Barangkali, jika lampau lalu Nik mengurung niatnya menjadi seorang penari tandak seudati, mungkin ia terselamatkan dari napsu bejat Balian. Sembari berlari kencang di tanah liat yang licin dan basah, langkah gadis berparas rupawan itu harus terhentikan ketika ia melewati rimpang akar, ia terjerambab ke dalam jebakan ayam hutan. Kakinya terkilir, ia merasakan sakit bukan main kepalang. Nik berusaha bangkit, namun terjatuh kembali. Akhirnya ia memutuskan untuk bersembunyi dalam jebakan ayam hutan. Di hening malam mengiris tubuhnya, ia berdoa berharap seseorang membantunya. Keresak langkah kaki setapak demi setapak sayup terdengar di telinganya. Ketakutan semakin merasuki hati. Nik samar-samar mendengar suara sepatu dari balik daun-daun akasia yang sudah renyah. Ia mengendap diam. Berusaha untuk tidak menciptakan suara apa pun. Tubuhnya kaku bagaikan tongkah di laut berlumpur.
***
Sebagai anak pertama dari Hulu Balang—orang terkaya di Desa Betung, Kecamatan Lesung, Kabupaten Pelalawan, Balian adalah pemuda kampung yang baru pulang dari merantau. Lebih dari lima belas tahun ia mencari peruntungan nasib ke kota dengan membuka usaha waralaba di Jakarta. Perangainya sudah amat jauh berbeda, yang dulunya santun, kini lebih buas dan arogan. Tepat akhir tahun ini ia pulang ke desa, dikarenakan desakan dari ayahnya untuk menghadiri upacara belian yang diselenggarakan tujuh hari tujuh malam tiap tahunan. Balian, laki-laki berperawakan jangkung itu sebenarnya tidak berniat menyaksikan pergelaran tarian
di kampungnya. Baginya, perempuan desa itu kampungan, norak, tidak tahu berdandan, apalagi tidak bisa memuaskan napsunya di ranjang seperti gadis-gadis kota yang sudah ia cicipi mahkotanya. Namun, pada malam yang diterangi rembulan itu, ketika ia menatap cerlang ke arah Nik, salah satu penari belia bertubuh menawan, berbibir sulam madu, dan tentu, kecantikan serta lenggoknya membuat gejolak hasratnya menggebu.

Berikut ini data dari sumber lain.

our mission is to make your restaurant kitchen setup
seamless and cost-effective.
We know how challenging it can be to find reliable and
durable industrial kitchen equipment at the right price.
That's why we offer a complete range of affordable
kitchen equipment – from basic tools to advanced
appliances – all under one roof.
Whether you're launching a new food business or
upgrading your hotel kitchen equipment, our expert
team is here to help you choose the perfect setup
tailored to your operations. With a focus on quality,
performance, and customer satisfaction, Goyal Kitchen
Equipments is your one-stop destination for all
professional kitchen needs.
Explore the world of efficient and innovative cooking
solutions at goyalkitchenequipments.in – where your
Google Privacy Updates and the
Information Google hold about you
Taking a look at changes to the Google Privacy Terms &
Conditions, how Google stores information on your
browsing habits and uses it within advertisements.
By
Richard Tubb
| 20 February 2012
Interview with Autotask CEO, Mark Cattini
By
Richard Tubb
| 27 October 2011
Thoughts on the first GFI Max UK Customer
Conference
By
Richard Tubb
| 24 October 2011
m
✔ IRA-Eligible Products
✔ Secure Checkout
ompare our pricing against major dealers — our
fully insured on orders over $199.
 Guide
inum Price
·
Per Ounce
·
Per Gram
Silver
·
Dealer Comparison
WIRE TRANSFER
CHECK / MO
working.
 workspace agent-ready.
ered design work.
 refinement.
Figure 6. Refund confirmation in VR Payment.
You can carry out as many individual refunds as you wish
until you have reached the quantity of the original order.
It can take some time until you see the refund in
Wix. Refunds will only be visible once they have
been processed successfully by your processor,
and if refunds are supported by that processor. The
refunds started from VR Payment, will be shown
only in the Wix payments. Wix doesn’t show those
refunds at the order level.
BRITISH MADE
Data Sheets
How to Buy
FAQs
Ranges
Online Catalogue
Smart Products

“Siapo budak betino du?” ia bertanya pada Rajib. Teman sekolah dasar ketika semasa sekolah dulu.
“Nik. Kombang desa. Pakciknyo nelayan di siko” jawab Rajib sekenya.

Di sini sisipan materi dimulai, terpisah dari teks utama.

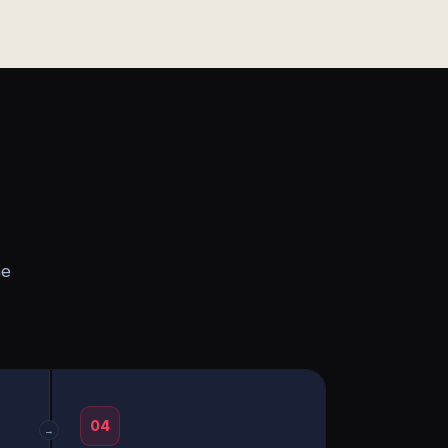
he
04
→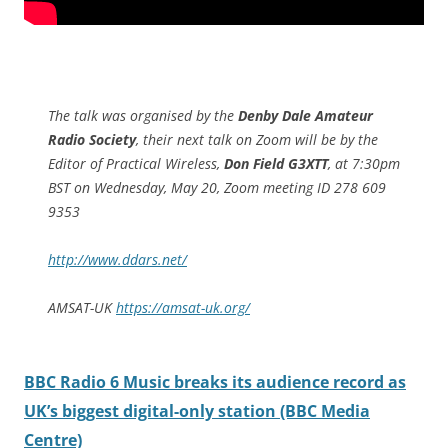
The talk was organised by the
Denby Dale Amateur
Radio Society
, their next talk on Zoom will be by the
Editor of Practical Wireless,
Don Field G3XTT
, at 7:30pm
BST on Wednesday, May 20, Zoom meeting ID 278 609
9353
http://www.ddars.net/
AMSAT-UK
https://amsat-uk.org/
BBC Radio 6 Music breaks its audience record as
UK’s biggest digital-only station (BBC Media
Centre)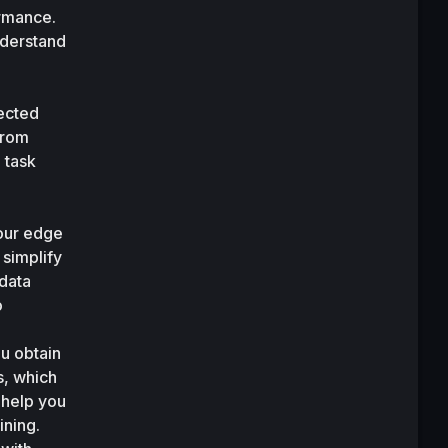
rmance. 
derstand 
ected 
rom 
task 
our edge 
simplify 
data 
 
 obtain 
, which 
 help you 
ning. 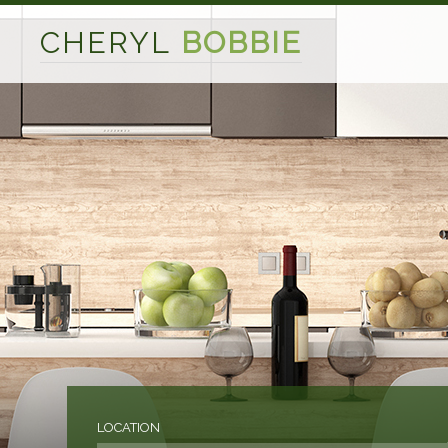
CHERYL
BOBBIE
LOCATION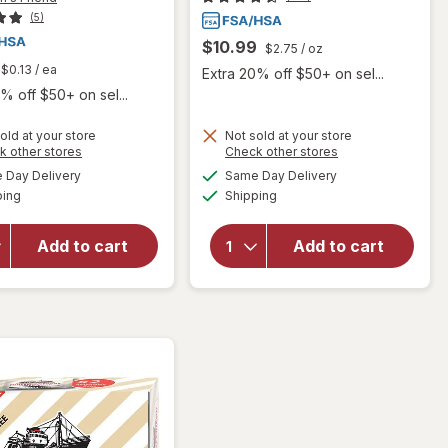
(5)
$10.99
$2.75
/ oz
$0.13
/ ea
Extra 20% off $50+ on sel...
% off $50+ on sel...
old at your store
Not sold at your store
Opens
Opens
k other stores
Check other stores
will open
a
a
available
available
will open
Day Delivery
Same Day Delivery
simulated
simulated
overlay for
Available
Available
overlay
ping
dialog
Shipping
dialog
Fisherman's
for
Friend Extra
Hyland's
Strong
Add to cart
Add to cart
Naturals
Cough
Kids
Suppressant
Cold &
Lozenges
Cough
Original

Balian mengangguk-angguk. Menandakan ada sesuatu hal yang ia rencanakan.
Di Sabtu malam, tepat malam kedua upacara belian dilangsungkan, Nik dan Balian bertemu kembali. Saat itu Balian diundang oleh ninik mamak sebagai saksi adat upacara. Sementara Nik sendiri ditugaskan sebagai penari hiburan. Mata Balian terkesima menyaksikan rentak tarian tandak berjumlah delapan orang pria dan wanita berpasang-pasangan dengan diiringi alat tradisional ambong. Namun, tatapan Balian tidak bisa mengelak dari Nik yang sudah merebut hati. Pada waktu Nik mendatangi para pemangku adat untuk memberi sirih pinang, tanpa berpikir panjang, Balian membalutkan selendang sampur ke leher Nik. Gadis itu ditatap nakal oleh Balian sembari menyentuh lengannya. Nik merasa risih dan pergi berlalu. Malangnya, tatapan kotor itu bukan terakhir dari Balian. Ia mencari akal untuk bisa kembali menemui Nik.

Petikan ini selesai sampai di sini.